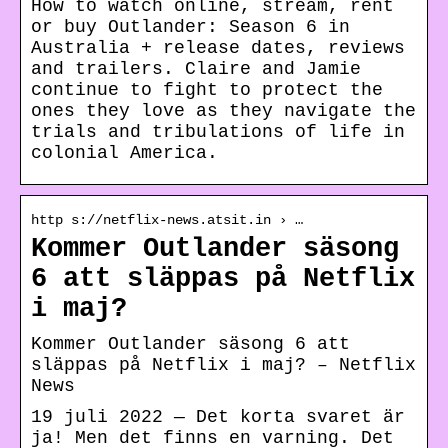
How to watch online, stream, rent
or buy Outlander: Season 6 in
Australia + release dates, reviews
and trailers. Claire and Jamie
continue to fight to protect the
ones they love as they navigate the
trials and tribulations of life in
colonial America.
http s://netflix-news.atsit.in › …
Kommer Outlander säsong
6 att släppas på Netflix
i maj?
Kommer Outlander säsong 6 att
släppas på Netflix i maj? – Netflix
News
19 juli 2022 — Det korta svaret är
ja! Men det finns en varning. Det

==

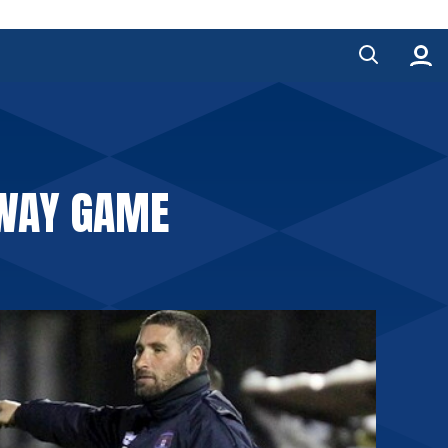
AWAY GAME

==

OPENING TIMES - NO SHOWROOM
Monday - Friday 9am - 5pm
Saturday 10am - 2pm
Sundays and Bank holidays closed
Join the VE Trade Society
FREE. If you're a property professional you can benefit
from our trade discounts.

* **WORK REQUIRED**
Go through the entries line by line and count those with "säsong". Give only the count.

* **RESULT BELOW**
2